Восьмая
Садись в мою лодку,
Буря прошла, и скоро ночь.
Куда ты спешишь?
Совсем один от нас плывешь...
Кто тебя спасёт,
Когда опять потянет вниз?
Слишком безбрежен океан.
Садись в мою лодку,
Тоску поставим у руля.
Садись в мою лодку,
Ведь я был лучшим моряком.
Apocalyptica feat. Nina Hagen (Rammstein cover) — Seemann
Летние Олимпийские игры 1988, Сеул, Южная Корея
Проигрывать нужно уметь. Принимать поражение, каким горьким оно бы ни было. Говорят, в этом случае выигравший теряет вкус победы… Нужно уметь быстро и легко поднять своё тело из прохладной воды, даже если это самое тело каменеет от боли — физической и моральной — стремясь уйти на самое дно.
Ещё раз бросив взгляд на табло, чтобы убедиться, что она действительно восьмая из восьми, Маргарита вновь на мгновение уходит с головой под воду. Делает глубокий выдох, пытаясь растянуть эту секунду мнимого спокойствия в самом эпицентре мирового спорта.
И когда Платова дрожащими от усталости губами вновь захватывает наэлектризованный духом соперничества воздух, она внезапно расцветает, позволяя себе счастливую улыбку. Стянув очки, Маргарита ложится на красный разделительный волногаситель, чтобы поздравить новоиспеченную двукратную олимпийскую чемпионку — Джейн Котлин. Платова хлопает её по плечу и с восторгом произносит пару фраз на ломанном английском, при этом стараясь загасить воспоминания о вчерашнем заплыве на другой дистанции, где она также стала… Восьмой.
«Не сейчас!» — взывает к своим эмоциям, в надежде, что скоро всё кончится.
Но всё уже кончилось.
Платова поднимается из бассейна, чувствуя, как вода становится вязкой и липкой и, будто не желая отпускать, тяжелыми каплями сползает вниз, огибая линии натренированного тела. Она стягивает шапочку, взъерошив ладонью влажные волосы, едва достающие до плеч.

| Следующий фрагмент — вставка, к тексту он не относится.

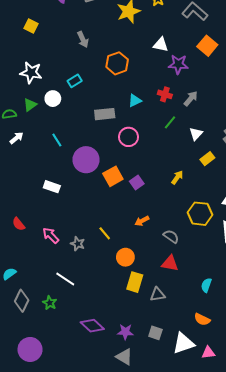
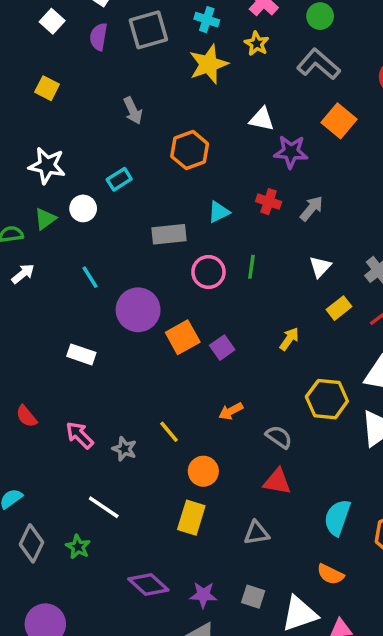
green line: (170, 122) -> (251, 267), moved, turned -32
yellow rectangle: (135, 282) -> (191, 518), moved
cyan semicircle: (206, 285) -> (337, 518), size x1.5

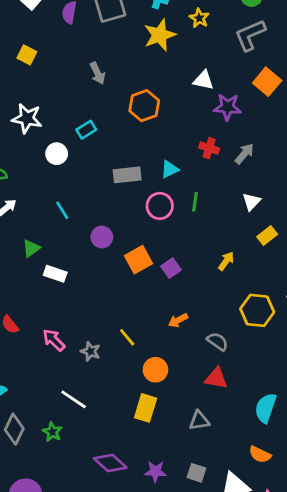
gray L-shape: (318, 64) -> (250, 35), turned -64
cyan triangle: (219, 212) -> (170, 169), moved
green triangle: (45, 219) -> (31, 248), moved
purple circle: (138, 310) -> (102, 237), size x0.6

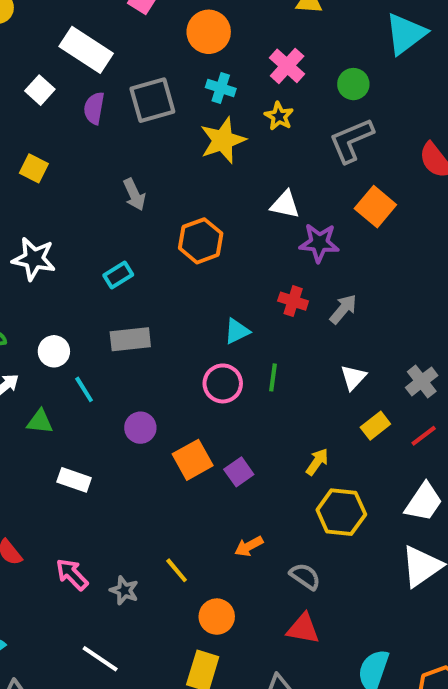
white circle: (57, 154) -> (54, 351), moved
gray rectangle: (127, 175) -> (130, 339), moved
green triangle: (31, 248) -> (40, 422), moved, turned 42
yellow hexagon: (257, 310) -> (341, 512), moved

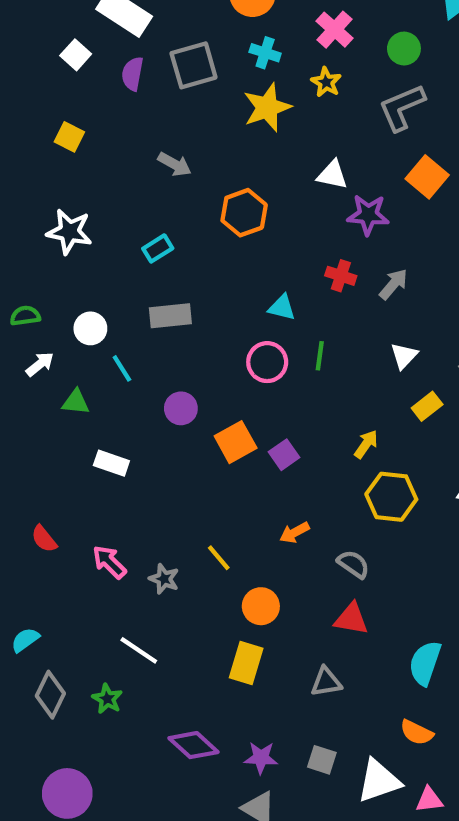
gray arrow: (134, 195) -> (175, 164), turned -36
cyan triangle: (237, 331) -> (282, 307), turned 40

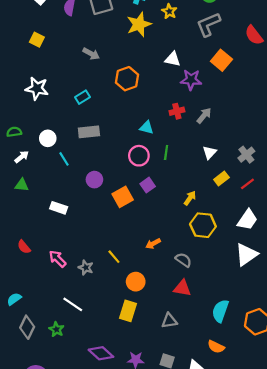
red cross: (341, 276) -> (177, 111), turned -32
green triangle: (76, 402) -> (22, 185), moved
purple square: (284, 455) -> (148, 185), moved

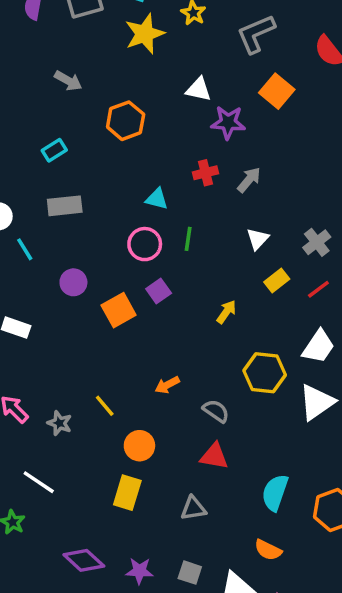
yellow hexagon: (203, 225) -> (265, 373), moved

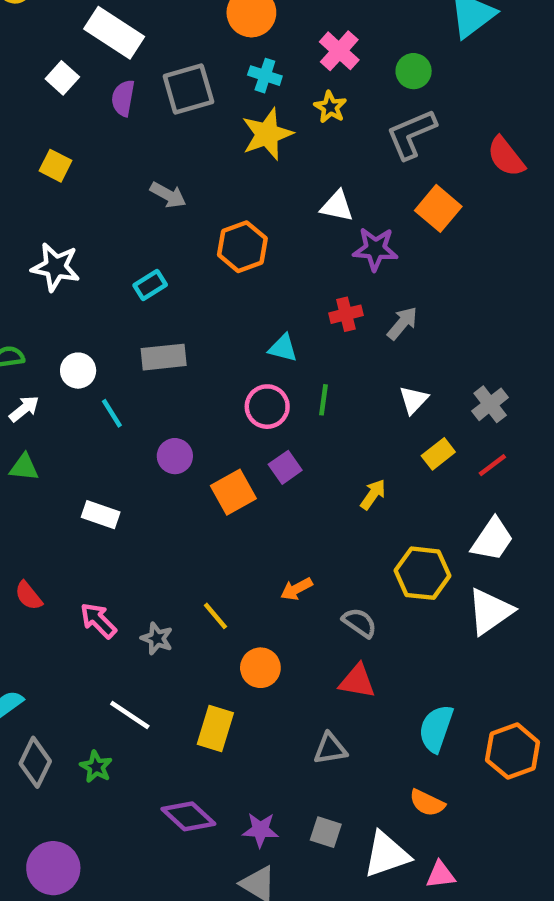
yellow rectangle: (127, 493) -> (215, 729), moved

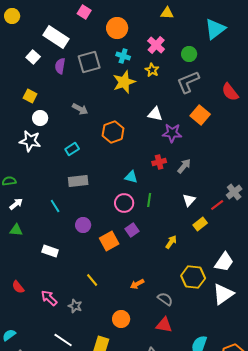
white circle: (78, 371) -> (40, 118), moved
gray cross: (490, 404) -> (234, 192), moved
red line: (492, 465) -> (217, 205), moved
yellow line: (215, 616) -> (92, 280), moved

Платова улыбается. Широко, искренне. Притворяться Маргарита умела хорошо. Кажется, намного лучше, чем плавать брассом… Уверенной походкой она направляется к тренеру, а на лице — ни тени вины или раскаяния. Только улыбка. Она сдержанно благодарит немолодого мужчину. Его морщинистые ладони, взятые в плен возрастным тремором, пытаются помочь ей надеть красную олимпийку с аббревиатурой Советского союза. Попутно он успокаивающе шепчет «ты сделала всё, что могла», «ты молодец», «Рита, ты сделала всё, что могла…»

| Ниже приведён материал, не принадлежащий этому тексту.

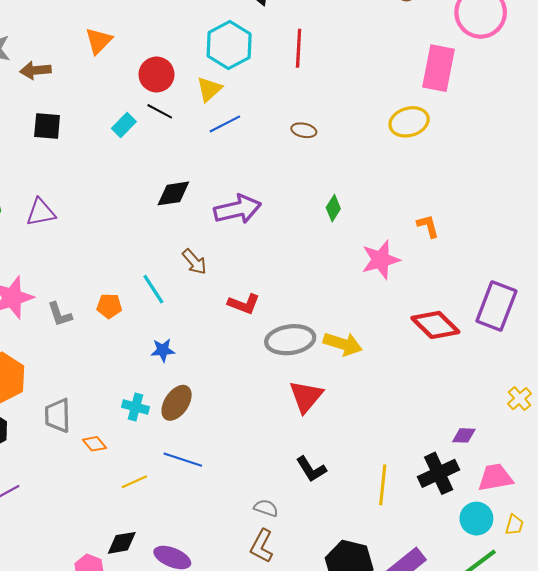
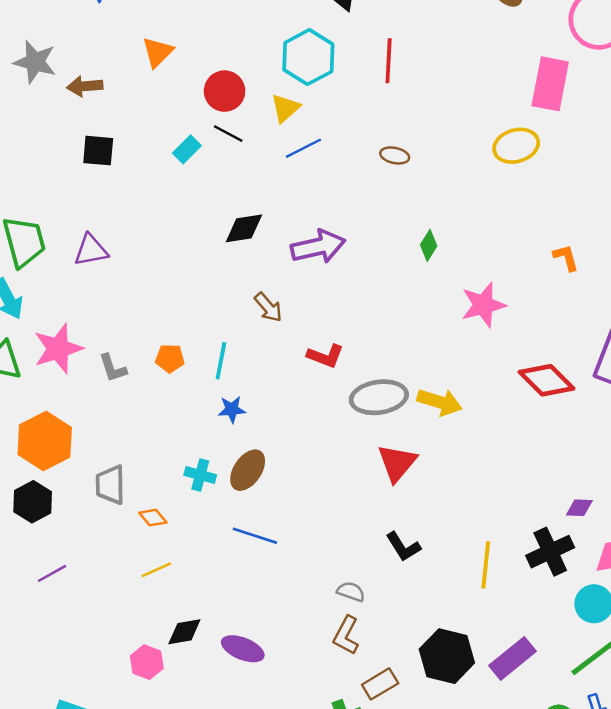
orange L-shape: (428, 226) -> (566, 258), moved
cyan line: (153, 289) -> (221, 361), moved, turned 44
yellow line: (134, 482) -> (157, 570), moved

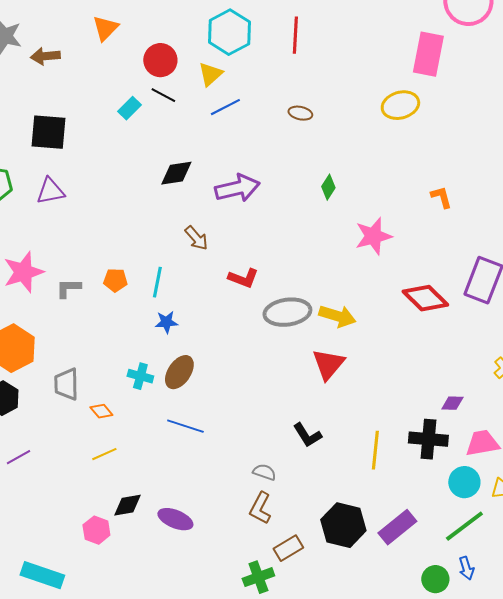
black square: (98, 151) -> (48, 132), moved, size x1.4
gray L-shape: (113, 368) -> (68, 288), turned 108
red triangle: (397, 463) -> (328, 364), moved
black cross: (550, 552) -> (428, 439), turned 30

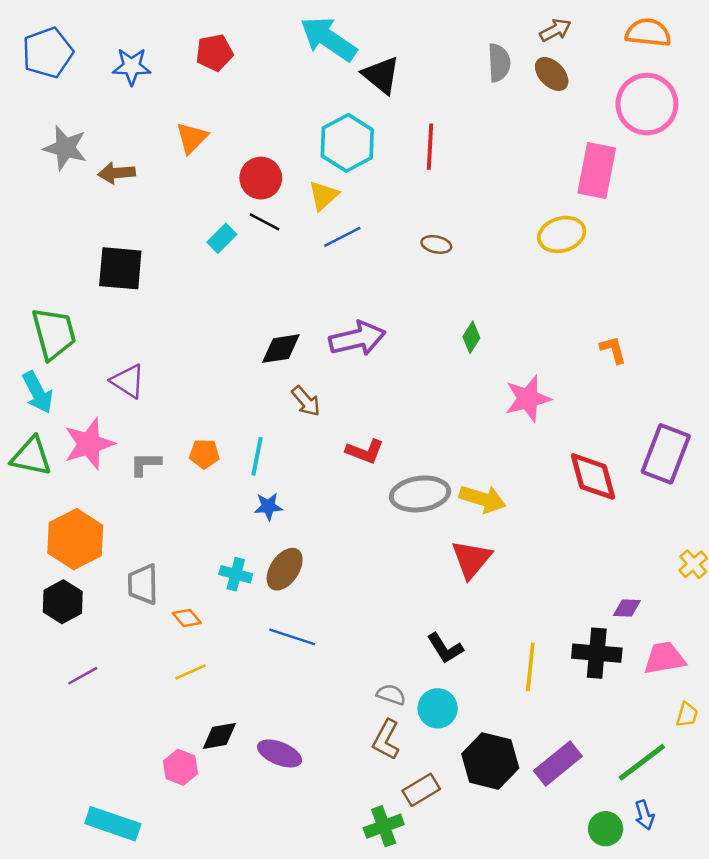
black diamond: (176, 173) -> (281, 349), moved
purple triangle: (50, 191) -> (128, 381), moved, turned 44
red diamond: (425, 298) -> (593, 476), turned 30
cyan circle: (464, 482) -> (438, 708), moved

Платова бездумно кивает. Не из согласия. Из банального уважения к авторитету тренера.
«Сделала всё, что могла?». Два олимпийских заплыва назад она была уверена, что может намного больше.
Имеет ли это ещё хоть какое-то значение?
Увы.
Одним резким движением застегнув молнию до самого подбородка, Платова направляется в раздевалку. Длинный коридор подтрибунного помещения кажется бесконечным лабиринтом, наполненным людьми. Журналисты с массивными микрофонами, операторы телетрансляций с длинными полосами проводов, врачи, тренеры, другие спортсмены… Платова хочет скорее зайти в раздевалку, но снова и снова сталкивается с другими людьми. Они то и дело врезаются в неё, вынуждая встретиться взглядом, вынуждая улыбаться, когда хочется плакать. Они восхищаются выдержкой Маргариты, которая прекрасно изображает веселье. Но они так торопятся к чаше бассейна, чтобы пообщаться с олимпийской чемпионкой, что в суматохе не могут заметить, что Платова всё ещё босиком…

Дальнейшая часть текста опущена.